__Stored data__:
━━━━━━

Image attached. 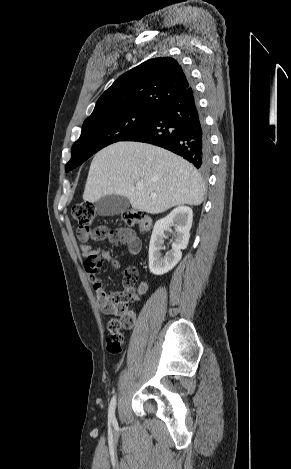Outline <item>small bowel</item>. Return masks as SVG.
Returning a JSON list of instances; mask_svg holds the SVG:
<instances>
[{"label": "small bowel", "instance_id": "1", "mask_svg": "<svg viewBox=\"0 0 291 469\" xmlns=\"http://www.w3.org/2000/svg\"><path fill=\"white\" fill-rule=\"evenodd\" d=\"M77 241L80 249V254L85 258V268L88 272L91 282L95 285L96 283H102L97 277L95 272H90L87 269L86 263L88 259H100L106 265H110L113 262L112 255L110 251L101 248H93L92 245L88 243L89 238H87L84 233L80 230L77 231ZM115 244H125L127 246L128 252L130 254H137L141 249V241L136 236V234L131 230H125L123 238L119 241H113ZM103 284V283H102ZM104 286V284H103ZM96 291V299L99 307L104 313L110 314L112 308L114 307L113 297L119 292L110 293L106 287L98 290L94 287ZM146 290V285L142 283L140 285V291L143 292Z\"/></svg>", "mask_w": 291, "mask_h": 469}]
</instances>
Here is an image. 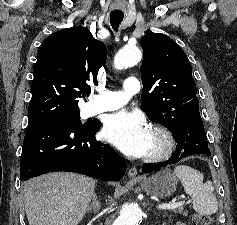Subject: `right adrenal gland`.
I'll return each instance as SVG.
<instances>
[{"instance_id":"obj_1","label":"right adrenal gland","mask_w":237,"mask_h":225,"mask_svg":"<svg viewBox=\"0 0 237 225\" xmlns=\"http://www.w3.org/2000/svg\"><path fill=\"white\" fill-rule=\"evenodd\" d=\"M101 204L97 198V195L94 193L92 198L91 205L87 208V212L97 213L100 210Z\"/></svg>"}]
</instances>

━━━━━━

__About this task__: Lines of the data above that include the string "http" must each be copied.

__Solution for this exercise__:
[{"label": "small bowel", "instance_id": "1", "mask_svg": "<svg viewBox=\"0 0 291 469\" xmlns=\"http://www.w3.org/2000/svg\"><path fill=\"white\" fill-rule=\"evenodd\" d=\"M77 241L80 249V254L85 258V268L88 272L91 282L95 285L96 283H102L97 277L95 272H90L87 269L86 263L88 259H100L106 265H110L113 262L112 255L110 251L101 248H93L92 245L88 243L89 238H87L84 233L80 230L77 231ZM115 244H125L127 246L128 252L130 254H137L141 249V241L136 236V234L131 230H125L123 238L119 241H113ZM103 284V283H102ZM104 286V284H103ZM96 291V299L99 307L104 313L110 314L112 308L114 307L113 297L119 292L110 293L106 287L98 290L94 287ZM146 290V285L142 283L140 285V291L143 292Z\"/></svg>", "mask_w": 291, "mask_h": 469}]
[{"instance_id":"obj_1","label":"right adrenal gland","mask_w":237,"mask_h":225,"mask_svg":"<svg viewBox=\"0 0 237 225\" xmlns=\"http://www.w3.org/2000/svg\"><path fill=\"white\" fill-rule=\"evenodd\" d=\"M101 204L97 198V195L94 193L92 198L91 205L87 208V212L97 213L100 210Z\"/></svg>"}]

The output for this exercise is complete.